Metadata
Object ID OB03153
Title Malagaṇē Pillar
Subtitle
Inscription(s) IN03194
Child Object
Parent Object
Related Objects
Responsibility
Author Senarath Paranavitana
Metadata recorded by
Authority for metadata
Metadata improved by
Authoriy for improved
Description
Material Stone / unspecified
Object Type Pillar
Dimensions:
Width 25.4 cm
Height 182.88 cm
Depth 26.67 cm
Weight
Details A rough stone pillar engraved on all four faces with an inscription. The writing is engraved between parallel lines, which are spaced 3⅝ inches (9.2075 cm) apart on sides A and B and 3 inches (7.62 cm) apart on sides C and D. Drawings of a fan, a scythe, a crow and a dog are incised on side D. A portion of the pillar surface has been peeled away on all four of its sides, partly obliterating two lines of the inscription on sides A and B and completing destroying three lines on side C. This damage was probably sustained when the pillar was moved from its original location.
History
Created:
Date
Place
Other ancient history
Found:
Date
Place Nuvarakälē
Other modern history Sometime around the 1880s, the pillar was moved to Malagaṇē, where it was seen by the Archaeological Survey of Ceylon in or before 1910–11.
Latest:
Date
Place Malagaṇē
Authority Paranavitana, S. (1934–41). ‘No. 22. Malagaṇē Pillar-Inscription,’ Epigraphia Zeylanica 4, pp. 180–186.

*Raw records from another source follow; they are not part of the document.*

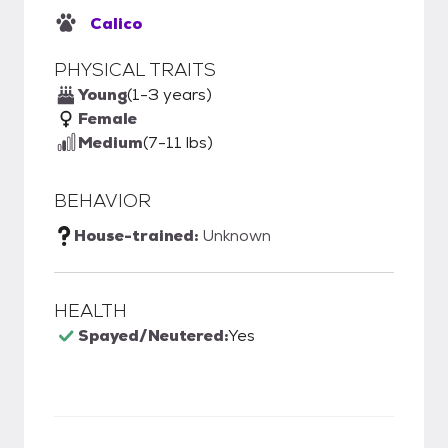
Calico
PHYSICAL TRAITS
Young
(1-3 years)
Female
Medium
(7-11 lbs)
BEHAVIOR
House-trained:
Unknown
HEALTH
Spayed/Neutered:
Yes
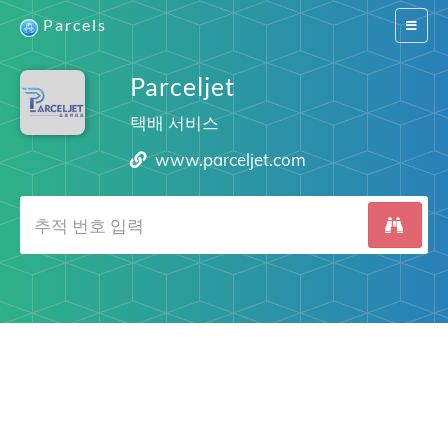
Parcels
Switch
navigat
Parceljet
택배 서비스
www.parceljet.com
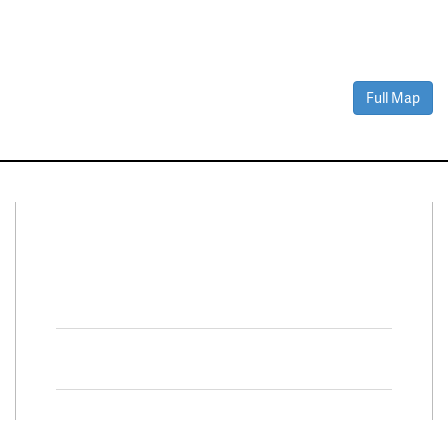
Full Map
Connect With Us
Facebook
Twitter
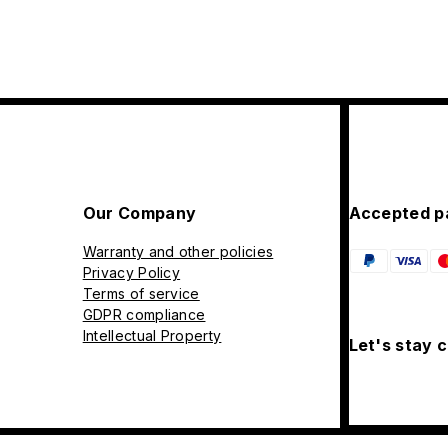
Our Company
Accepted p
Warranty and other policies
Privacy Policy
Terms of service
GDPR compliance
Intellectual Property
Let's stay 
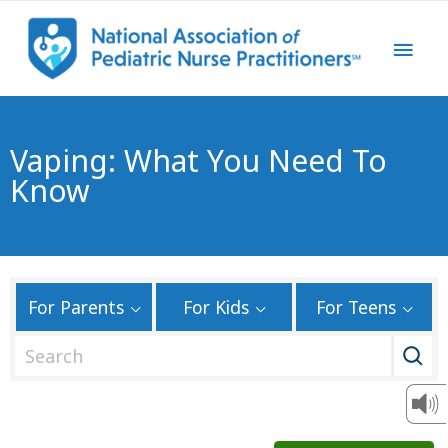
Vaping: What You Need To
Know
For Parents
For Kids
For Teens
S
e
a
r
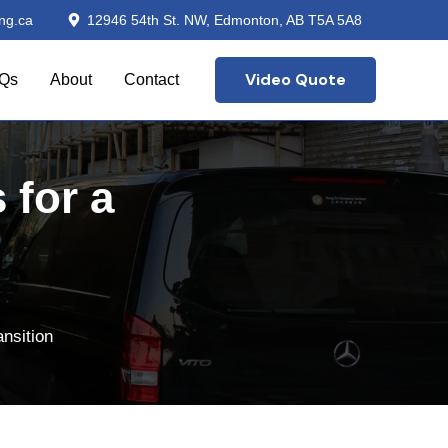
ng.ca
12946 54th St. NW, Edmonton, AB T5A 5A8
Video Quote
Qs
About
Contact
 for a
nsition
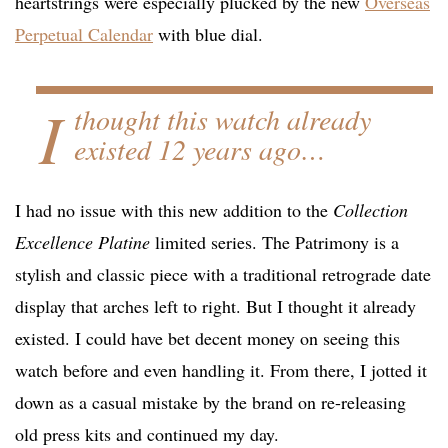
heartstrings were especially plucked by the new
Overseas
Perpetual Calendar
with blue dial.
I
thought this watch already
existed 12 years ago…
I had no issue with this new addition to the
Collection
Excellence Platine
limited series. The Patrimony is a
stylish and classic piece with a traditional retrograde date
display that arches left to right. But I thought it already
existed. I could have bet decent money on seeing this
watch before and even handling it. From there, I jotted it
down as a casual mistake by the brand on re-releasing
old press kits and continued my day.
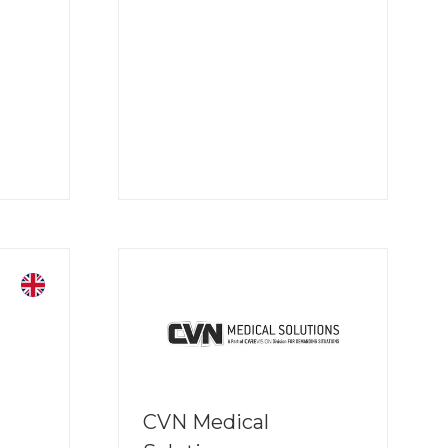
CVN Medical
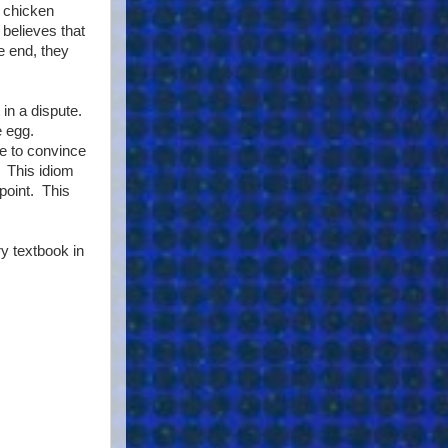
e chicken
believes that
e end, they
in a dispute.
e egg.
e to convince
. This idiom
 point. This
y textbook in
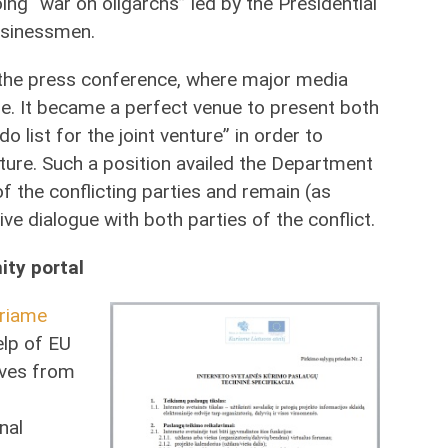
ng “war on oligarchs” led by the Presidential
usinessmen.
the press conference, where major media
e. It became a perfect venue to present both
o list for the joint venture” in order to
uture. Such a position availed the Department
 the conflicting parties and remain (as
ive dialogue with both parties of the conflict.
ity portal
riame
elp of EU
tives from
nal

Details In the 1930s, Senarath Paranavitana reported the pillar to be lying within the premises of the Buddhist temple at Malagaṇē in the Girātalān Kōraḷē of the Kuruṇǟgala District. He also noted that the pillar been removed to this position some fifty years previously from Nuvarakälē, an extensive ancient site about three miles to the north-east of Malagaṇē, and that it was initially used at Malagaṇē in the construction of a shrine, which had since been demolished. The inscription was first highlighted for scholarship in Archaeological Survey of Ceylon Annual Report for 1910–11 (Appendix F, p. 119, no. 105).